» PROVIDED INFORMATION:
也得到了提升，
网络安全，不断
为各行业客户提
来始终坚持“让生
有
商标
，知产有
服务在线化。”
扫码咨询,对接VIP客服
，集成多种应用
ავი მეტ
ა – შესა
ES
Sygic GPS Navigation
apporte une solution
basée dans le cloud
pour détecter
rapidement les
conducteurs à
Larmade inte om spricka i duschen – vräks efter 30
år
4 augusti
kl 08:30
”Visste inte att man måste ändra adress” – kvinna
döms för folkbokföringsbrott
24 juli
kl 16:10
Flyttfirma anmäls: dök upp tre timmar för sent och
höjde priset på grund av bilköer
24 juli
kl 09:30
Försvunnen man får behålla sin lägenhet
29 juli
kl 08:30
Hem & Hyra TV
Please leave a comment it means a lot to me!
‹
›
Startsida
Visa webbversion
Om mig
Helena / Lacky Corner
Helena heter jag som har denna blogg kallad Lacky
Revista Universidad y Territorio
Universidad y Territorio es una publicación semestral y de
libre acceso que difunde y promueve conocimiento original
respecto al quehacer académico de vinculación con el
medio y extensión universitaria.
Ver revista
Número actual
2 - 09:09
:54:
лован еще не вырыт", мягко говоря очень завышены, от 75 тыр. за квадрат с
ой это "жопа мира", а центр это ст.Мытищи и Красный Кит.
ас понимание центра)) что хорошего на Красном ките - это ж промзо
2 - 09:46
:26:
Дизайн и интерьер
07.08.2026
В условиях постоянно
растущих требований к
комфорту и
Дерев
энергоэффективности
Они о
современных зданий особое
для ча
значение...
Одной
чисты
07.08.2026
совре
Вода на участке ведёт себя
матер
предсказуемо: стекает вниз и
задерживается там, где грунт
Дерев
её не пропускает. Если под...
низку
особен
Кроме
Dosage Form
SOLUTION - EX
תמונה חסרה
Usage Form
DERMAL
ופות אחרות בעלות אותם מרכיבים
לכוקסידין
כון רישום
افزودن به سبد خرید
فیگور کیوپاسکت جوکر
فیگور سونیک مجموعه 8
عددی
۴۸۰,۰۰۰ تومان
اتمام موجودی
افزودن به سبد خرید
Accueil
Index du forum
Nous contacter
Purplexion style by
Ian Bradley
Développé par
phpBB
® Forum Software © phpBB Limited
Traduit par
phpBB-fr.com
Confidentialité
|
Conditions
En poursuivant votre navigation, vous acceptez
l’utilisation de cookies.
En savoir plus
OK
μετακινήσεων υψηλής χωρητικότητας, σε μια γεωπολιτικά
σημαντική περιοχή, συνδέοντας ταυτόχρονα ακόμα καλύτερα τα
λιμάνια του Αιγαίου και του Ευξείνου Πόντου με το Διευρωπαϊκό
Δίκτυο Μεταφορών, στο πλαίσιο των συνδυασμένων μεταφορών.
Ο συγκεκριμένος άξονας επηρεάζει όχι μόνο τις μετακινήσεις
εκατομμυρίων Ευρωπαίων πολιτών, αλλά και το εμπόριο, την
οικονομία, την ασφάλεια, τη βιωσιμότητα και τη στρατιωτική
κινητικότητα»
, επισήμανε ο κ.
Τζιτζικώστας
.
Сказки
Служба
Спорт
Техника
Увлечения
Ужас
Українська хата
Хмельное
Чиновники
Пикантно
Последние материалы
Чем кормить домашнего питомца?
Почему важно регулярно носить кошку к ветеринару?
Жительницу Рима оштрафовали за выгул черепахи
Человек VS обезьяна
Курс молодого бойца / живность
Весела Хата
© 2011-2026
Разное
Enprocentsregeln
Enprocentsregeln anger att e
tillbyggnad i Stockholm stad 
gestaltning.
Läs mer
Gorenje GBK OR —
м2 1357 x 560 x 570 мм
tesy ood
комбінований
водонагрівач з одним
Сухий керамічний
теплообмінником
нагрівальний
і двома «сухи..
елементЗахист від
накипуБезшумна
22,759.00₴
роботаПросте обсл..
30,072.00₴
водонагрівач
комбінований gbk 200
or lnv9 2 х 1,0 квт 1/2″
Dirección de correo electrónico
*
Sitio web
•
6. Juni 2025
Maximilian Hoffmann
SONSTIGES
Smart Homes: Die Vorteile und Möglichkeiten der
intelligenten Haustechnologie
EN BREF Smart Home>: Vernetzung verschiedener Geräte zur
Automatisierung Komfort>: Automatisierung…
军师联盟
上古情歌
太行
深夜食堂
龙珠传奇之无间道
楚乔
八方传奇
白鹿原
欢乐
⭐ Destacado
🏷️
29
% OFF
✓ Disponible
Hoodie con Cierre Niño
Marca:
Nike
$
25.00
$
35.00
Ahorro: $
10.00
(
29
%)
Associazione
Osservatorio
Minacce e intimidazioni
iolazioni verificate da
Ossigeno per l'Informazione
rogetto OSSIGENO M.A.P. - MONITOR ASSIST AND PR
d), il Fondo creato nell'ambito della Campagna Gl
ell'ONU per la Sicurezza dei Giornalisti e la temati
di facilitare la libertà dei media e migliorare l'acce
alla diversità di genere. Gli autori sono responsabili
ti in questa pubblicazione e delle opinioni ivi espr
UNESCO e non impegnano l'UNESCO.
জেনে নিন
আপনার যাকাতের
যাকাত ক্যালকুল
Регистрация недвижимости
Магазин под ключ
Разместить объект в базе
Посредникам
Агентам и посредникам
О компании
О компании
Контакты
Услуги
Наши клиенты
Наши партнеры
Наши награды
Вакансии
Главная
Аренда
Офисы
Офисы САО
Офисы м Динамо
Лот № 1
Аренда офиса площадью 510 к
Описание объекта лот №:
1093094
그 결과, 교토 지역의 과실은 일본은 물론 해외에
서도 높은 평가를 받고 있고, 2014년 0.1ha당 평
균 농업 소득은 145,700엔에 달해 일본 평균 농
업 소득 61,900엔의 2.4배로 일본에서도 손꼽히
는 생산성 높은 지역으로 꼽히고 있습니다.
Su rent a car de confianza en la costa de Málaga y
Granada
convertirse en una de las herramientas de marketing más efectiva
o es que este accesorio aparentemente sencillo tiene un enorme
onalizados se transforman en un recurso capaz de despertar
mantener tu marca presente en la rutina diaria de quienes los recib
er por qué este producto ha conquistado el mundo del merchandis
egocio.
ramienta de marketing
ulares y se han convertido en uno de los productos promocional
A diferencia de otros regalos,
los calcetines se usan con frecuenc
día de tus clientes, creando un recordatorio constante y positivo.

» PROBLEM REQUIREMENTS:
Going through the listing, tally each line that contains "فیگور", then state the total with no other text.

» YOUR RESPONSE:
2